As they rolled on the road to Hesar, Birthday felt desperate. The feeling mounted in his chest the farther south the convoy
rolled. He drove past yawning chasms, rolled past hardscrabble farms.
Later that fateful morning, he heard the colonel’s voice over the halo net, talking with Thompson about all the women and children leaving the villages up ahead.
The fleeing civilians were expecting something—something that meant bad trouble for him, personally. The portents were ominous. He sifted them much as earlier generations of humans had begged their gods for signs. His stomach churned. He looked into a cart packed with people, trundling away noncombatants. An old man looked into his eyes; the bastard was smiling at him!
Birthday was wild with hate in that moment—the old fuck wanted him dead! If Birthday could have, he would have sprung out of the vehicle and worked the old fuck over with his rifle—the nerve of the bastard, laughing about his death!
His spirits sank lower and lower as he reached Hesar. When the convoy pulled over in the clearing, Birthday didn’t get out. He didn’t say a word as they sat there, either, even though Al-Asad tried to talk with him some.

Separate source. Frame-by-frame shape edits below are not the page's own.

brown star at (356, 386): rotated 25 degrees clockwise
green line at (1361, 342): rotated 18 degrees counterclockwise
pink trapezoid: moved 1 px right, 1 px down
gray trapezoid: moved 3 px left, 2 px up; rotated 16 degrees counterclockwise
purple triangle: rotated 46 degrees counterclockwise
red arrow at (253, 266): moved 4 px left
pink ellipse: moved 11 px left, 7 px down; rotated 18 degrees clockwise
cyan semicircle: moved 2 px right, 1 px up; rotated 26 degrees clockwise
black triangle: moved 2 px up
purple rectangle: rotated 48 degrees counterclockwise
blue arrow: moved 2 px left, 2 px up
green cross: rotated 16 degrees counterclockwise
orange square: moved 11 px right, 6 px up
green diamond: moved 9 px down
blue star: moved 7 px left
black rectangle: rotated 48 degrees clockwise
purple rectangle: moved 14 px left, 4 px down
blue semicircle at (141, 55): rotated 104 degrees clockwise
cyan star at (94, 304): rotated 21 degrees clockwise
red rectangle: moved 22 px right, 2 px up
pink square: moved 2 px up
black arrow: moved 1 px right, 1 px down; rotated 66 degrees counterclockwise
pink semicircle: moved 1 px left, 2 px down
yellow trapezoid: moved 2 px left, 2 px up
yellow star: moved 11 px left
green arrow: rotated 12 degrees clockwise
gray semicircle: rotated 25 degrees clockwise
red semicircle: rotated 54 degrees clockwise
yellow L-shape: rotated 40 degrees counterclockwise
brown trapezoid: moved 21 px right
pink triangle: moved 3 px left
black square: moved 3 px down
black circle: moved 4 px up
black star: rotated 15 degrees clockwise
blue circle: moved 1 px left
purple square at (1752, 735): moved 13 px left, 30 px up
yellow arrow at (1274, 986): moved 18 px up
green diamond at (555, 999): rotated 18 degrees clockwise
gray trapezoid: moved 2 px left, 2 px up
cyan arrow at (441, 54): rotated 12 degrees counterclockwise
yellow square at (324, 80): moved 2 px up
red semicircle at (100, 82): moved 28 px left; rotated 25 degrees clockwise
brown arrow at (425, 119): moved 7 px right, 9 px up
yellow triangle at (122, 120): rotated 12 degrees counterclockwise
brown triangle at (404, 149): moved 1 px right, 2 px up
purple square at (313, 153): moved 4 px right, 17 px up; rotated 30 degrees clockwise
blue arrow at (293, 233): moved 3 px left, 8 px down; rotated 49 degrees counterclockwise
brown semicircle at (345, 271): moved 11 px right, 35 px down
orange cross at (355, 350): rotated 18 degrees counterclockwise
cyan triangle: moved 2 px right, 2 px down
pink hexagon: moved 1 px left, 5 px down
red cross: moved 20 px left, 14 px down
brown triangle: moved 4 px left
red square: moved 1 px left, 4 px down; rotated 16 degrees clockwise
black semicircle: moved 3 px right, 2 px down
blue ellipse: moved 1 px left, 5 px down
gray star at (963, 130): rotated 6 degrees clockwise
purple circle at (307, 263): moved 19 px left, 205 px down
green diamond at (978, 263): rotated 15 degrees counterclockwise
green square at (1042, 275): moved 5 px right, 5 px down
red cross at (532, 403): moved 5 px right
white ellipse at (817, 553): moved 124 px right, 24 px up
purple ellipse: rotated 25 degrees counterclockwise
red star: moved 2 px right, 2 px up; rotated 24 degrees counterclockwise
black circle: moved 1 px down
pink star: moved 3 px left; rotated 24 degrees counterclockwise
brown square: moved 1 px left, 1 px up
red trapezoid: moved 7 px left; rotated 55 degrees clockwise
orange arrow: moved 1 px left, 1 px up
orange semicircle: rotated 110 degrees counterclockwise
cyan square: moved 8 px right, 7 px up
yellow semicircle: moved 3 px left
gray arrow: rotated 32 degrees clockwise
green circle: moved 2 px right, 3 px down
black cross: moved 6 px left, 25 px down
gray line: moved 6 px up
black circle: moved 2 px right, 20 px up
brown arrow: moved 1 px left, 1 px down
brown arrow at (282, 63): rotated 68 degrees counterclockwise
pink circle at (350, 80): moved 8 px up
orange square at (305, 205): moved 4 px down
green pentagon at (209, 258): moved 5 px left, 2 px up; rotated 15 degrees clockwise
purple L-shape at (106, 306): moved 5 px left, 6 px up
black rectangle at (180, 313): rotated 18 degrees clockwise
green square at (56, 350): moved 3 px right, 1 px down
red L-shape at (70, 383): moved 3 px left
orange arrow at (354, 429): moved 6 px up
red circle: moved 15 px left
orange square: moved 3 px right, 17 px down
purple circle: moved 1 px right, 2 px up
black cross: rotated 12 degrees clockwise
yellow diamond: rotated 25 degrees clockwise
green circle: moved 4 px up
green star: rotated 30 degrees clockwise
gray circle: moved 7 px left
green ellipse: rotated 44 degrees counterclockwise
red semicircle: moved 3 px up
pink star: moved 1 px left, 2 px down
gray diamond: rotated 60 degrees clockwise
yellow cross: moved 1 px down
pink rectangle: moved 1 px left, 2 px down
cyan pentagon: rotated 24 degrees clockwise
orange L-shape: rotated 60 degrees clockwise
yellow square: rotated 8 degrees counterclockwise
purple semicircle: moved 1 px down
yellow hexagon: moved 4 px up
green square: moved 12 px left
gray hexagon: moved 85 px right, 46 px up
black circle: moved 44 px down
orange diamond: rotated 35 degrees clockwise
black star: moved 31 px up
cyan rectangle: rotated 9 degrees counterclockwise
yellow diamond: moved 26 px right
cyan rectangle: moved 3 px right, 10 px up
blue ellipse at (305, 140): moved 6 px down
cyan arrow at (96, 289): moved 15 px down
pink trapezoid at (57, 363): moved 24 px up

He just kept thinking over and over again, “Yea, though I walk through the valley of the shadow of death.” But he did fear evil. He feared evil to excess, and he knew that today he would come face-to-face with that greatest evil of all—a threat to his mortal being. He could read the tension on people’s faces at the halt as well as anyone; it scared him even more.
He dreaded the moment when everyone climbed back into the ground-cars; it meant that this brief pause, this respite, was coming to an end.
What he feared would happen did, of course. He watched the brief meeting break up, and the soldiers climbed back into the waiting ground-cars. When the colonel gave the order to go, Birthday threw the vehicle into gear and rolled out; he had no choice.
The drive to Qalat was as bad as any he had ever made—no, it was worse. He couldn’t believe the road was so bad, but it was. The one good thing about the terrible road was that it did take his mind off the battle to come, but that was about it. The bad thing was that it raised his stress level even higher, something that he would not have thought possible one short hour before.